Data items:
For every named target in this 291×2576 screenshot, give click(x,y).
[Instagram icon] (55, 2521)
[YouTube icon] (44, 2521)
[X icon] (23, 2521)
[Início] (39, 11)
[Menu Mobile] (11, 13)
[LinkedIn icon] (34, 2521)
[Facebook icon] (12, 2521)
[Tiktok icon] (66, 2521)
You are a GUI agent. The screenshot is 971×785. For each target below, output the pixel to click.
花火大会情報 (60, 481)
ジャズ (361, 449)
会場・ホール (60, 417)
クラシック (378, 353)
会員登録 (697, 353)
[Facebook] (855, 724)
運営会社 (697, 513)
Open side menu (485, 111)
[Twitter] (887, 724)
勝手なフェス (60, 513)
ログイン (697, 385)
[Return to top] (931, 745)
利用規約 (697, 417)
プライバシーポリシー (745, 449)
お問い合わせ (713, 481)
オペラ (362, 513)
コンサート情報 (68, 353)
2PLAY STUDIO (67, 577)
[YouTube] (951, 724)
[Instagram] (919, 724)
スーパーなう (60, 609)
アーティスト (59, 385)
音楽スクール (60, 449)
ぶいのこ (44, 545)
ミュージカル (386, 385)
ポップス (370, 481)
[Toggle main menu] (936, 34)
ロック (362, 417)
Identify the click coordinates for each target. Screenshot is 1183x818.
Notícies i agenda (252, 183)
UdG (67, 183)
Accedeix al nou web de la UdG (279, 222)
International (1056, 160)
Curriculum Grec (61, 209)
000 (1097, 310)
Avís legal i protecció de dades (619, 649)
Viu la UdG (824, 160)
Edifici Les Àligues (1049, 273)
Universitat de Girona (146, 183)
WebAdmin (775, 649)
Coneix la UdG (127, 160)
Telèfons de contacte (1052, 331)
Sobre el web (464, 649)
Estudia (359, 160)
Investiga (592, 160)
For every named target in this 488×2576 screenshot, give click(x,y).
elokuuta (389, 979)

Exercise requirements: The stretch of entries above that starts with the line containing "スーパーなう (60, 609)" and goes on through the line containing "For every named target in this 488×2576" is to be transcribed exactly, and no other line is to be transcribed.

Response for this exercise:
スーパーなう (60, 609)
アーティスト (59, 385)
音楽スクール (60, 449)
ぶいのこ (44, 545)
ミュージカル (386, 385)
ポップス (370, 481)
[Toggle main menu] (936, 34)
ロック (362, 417)
Identify the click coordinates for each target. Screenshot is 1183x818.
Notícies i agenda (252, 183)
UdG (67, 183)
Accedeix al nou web de la UdG (279, 222)
International (1056, 160)
Curriculum Grec (61, 209)
000 (1097, 310)
Avís legal i protecció de dades (619, 649)
Viu la UdG (824, 160)
Edifici Les Àligues (1049, 273)
Universitat de Girona (146, 183)
WebAdmin (775, 649)
Coneix la UdG (127, 160)
Telèfons de contacte (1052, 331)
Sobre el web (464, 649)
Estudia (359, 160)
Investiga (592, 160)
For every named target in this 488×2576 screenshot, give click(x,y).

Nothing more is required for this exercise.